Branch Merging
After creating parallel branches with branch or source_branch, use merge operators to combine outputs and continue with a single pipeline path.
Overview
nirs4all provides three merge-related keywords:
Keyword |
Purpose |
Use Case |
|---|---|---|
|
Combine outputs from pipeline branches |
Feature fusion, stacking, ensemble building |
|
Combine features from data sources |
Multi-instrument fusion, multi-modal data |
|
Apply per-source preprocessing (auto-merges) |
Source-specific preprocessing before fusion |
Branch Merging (merge)
The merge keyword combines outputs from branches created with {"branch": [...]}.
Basic Syntax
# Simple string syntax
{"merge": "features"} # Concatenate X matrices from all branches
{"merge": "predictions"} # Collect OOF predictions (for stacking)

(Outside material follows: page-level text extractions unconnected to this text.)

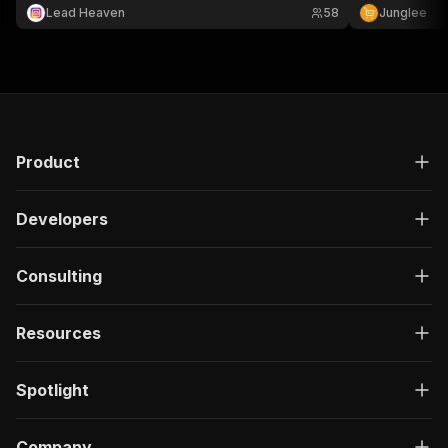
Lead Heaven
58
Junglee
Product
Developers
Consulting
Resources
Spotlight
Company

{"merge": "all"} # Collect both features and predictions
Feature Merging
Concatenate feature matrices (X) horizontally from all branches:
pipeline = [
MinMaxScaler(),
ShuffleSplit(n_splits=5, random_state=42),
{"branch": {
"snv": [SNV()],
"msc": [MSC()],
"derivative": [FirstDerivative()],
}},
{"merge": "features"}, # Concatenate X from all branches
PLSRegression(n_components=10),
]
Before merge:
Branch 0 (snv): shape (n, p)
Branch 1 (msc): shape (n, p)
Branch 2 (derivative): shape (n, p)
After merge:
Merged X: shape (n, 3*p) # Horizontal concatenation
Prediction Merging (Stacking)
Collect out-of-fold (OOF) predictions from branches for meta-model training:
pipeline = [
MinMaxScaler(),
ShuffleSplit(n_splits=5, random_state=42),
{"branch": {
"pls": [SNV(), PLSRegression(n_components=5)],
"ridge": [MSC(), Ridge(alpha=1.0)],
"rf": [FirstDerivative(), RandomForestRegressor(n_estimators=50)],
}},
{"merge": "predictions"}, # Collect OOF predictions
Ridge(alpha=0.1), # Meta-model (Level 2)
]
Before merge:
Branch 0 (pls): predictions shape (n,)
Branch 1 (ridge): predictions shape (n,)
Branch 2 (rf): predictions shape (n,)
After merge:
Meta X: shape (n, 3) # Stacked predictions as features
OOF predictions prevent data leakage by using validation set predictions during training.
Mixed Merging
Select features from some branches and predictions from others:
pipeline = [
MinMaxScaler(),
ShuffleSplit(n_splits=5, random_state=42),
{"branch": [
[SNV()], # Branch 0: preprocessing only
[MSC()], # Branch 1: preprocessing only
[FirstDerivative(), PLSRegression(5)], # Branch 2: has model
]},
{"merge": {"features": [0, 1], "predictions": [2]}},
Ridge(alpha=0.1),
]
This combines:
Features from branches 0 and 1 (preprocessed X)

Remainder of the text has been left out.